É a chamada teoria da imprevisão, que se aplica em momentos singulares, diante de modificações dos fatos que interfiram no equilíbrio da relação contratual.
É claro que cada situação tem que ser particularmente analisada: há que se avaliar se a relação jurídica entre as partes foi realmente afetada pela situação excepcional, de modo a se permitir sua modificação. No caso dos lojistas de shopping centers em São Paulo, por exemplo, é evidente o impacto negativo produzido pela pandemia do coronavírus, simplesmente porque seus comércios estão obrigatoriamente fechados; já no caso daqueles que mantêm comércio de rua no ramo de supermercados, não há qualquer restrição produzida pela pandemia do coronavírus, de modo que não haveria qualquer justificativa para reduções de alugueis de supermercados situados em imóveis de rua alugados (aliás, está até mesmo ocorrendo aquecimento de tal atividade comercial).
De todo modo, o que se quer dizer é que há que se ter bastante sensibilidade neste momento especial relativamente aos contratos em vigor: é necessário que as partes sejam permeáveis à possibilidade de alterações transitórias nos contratos (em seu valor, em seus prazos de pagamento, etc) que se façam necessárias de modo que as obrigações contratuais não se tornem desproporcionais, no sentido de muito vantajosas para uma parte e extremamente nocivas para a outra parte.
Trabalhadores que sejam afastados sem remuneração (como determinada a MP 927/2020, em sua redação original), ou mesmo que sofram redução de sua remuneração, reúnem condições para, eventualmente, postular a redução transitória de obrigações contratuais que mantenham. O mesmo raciocínio aplica-se a pessoas jurídicas que tenham suas atividades afetadas pela paralisação, ou redução, das atividades econômicas: é possível que se configure um cenário que permita a tais pessoas jurídicas postular o reequilíbrio de algumas relações contratuais que mantenham, com redução transitória de valores, ou mesmo postergação (parcelamento) de obrigações atuais para momentos futuros.

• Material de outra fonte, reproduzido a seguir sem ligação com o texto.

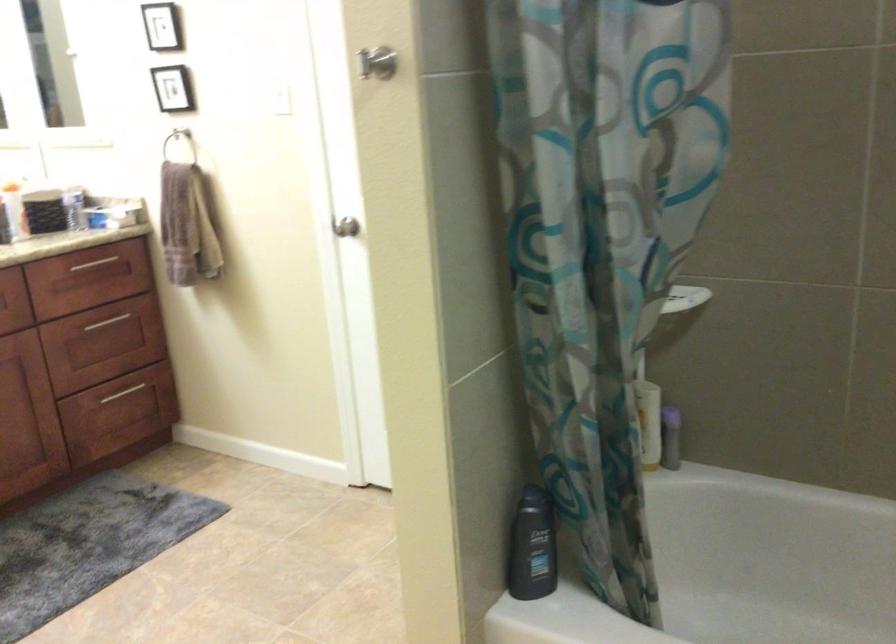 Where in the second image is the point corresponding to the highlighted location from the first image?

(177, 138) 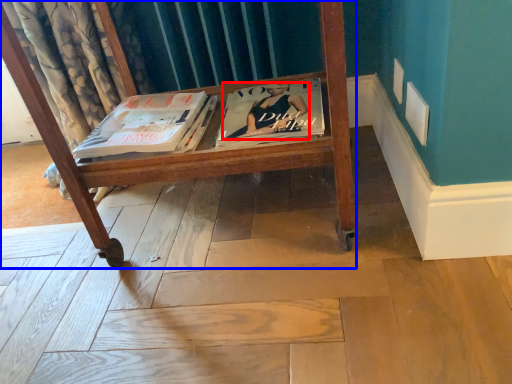 Question: Which object is further to the camera taking this photo, person (highlighted by a red box) or furniture (highlighted by a blue box)?

Choices:
 (A) person
 (B) furniture

Answer: (A) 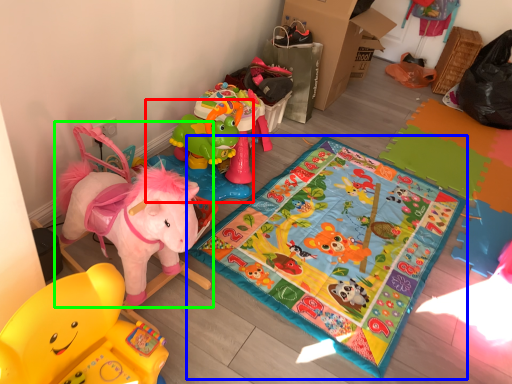 Question: Which is farther away from toy (highlighted by a red box)? yoga mat (highlighted by a blue box) or toy (highlighted by a green box)?

Choices:
 (A) yoga mat
 (B) toy

Answer: (B) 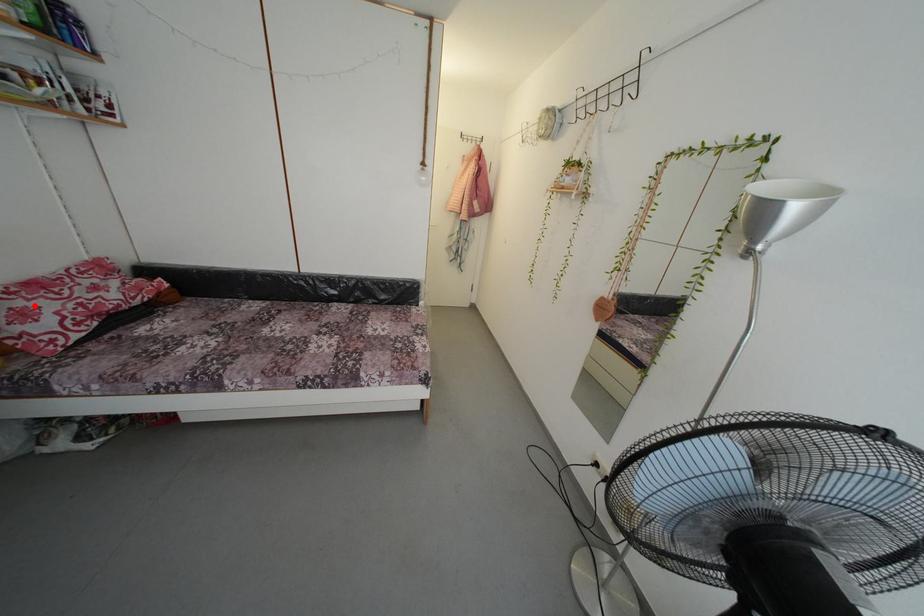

O cenário ideal é que as partes, de comum acordo e verificadas as efetivas condições de prejuízo exagerado em detrimento de uma delas por força da pandemia do coronavírus, sejam permeáveis a alterações transitórias, passageiras, das condições contratuais (concedendo-se desconto, redução de preços para pagamento futuro).
Caso não exista entendimento entre as partes, remarcamos que ao Judiciário, por força do art. 317 do Código Civil acima citado, poderá ser provocado a interferir na relação contratual, de modo a equalizá-la e adaptá-la às circunstâncias externas que a afetem.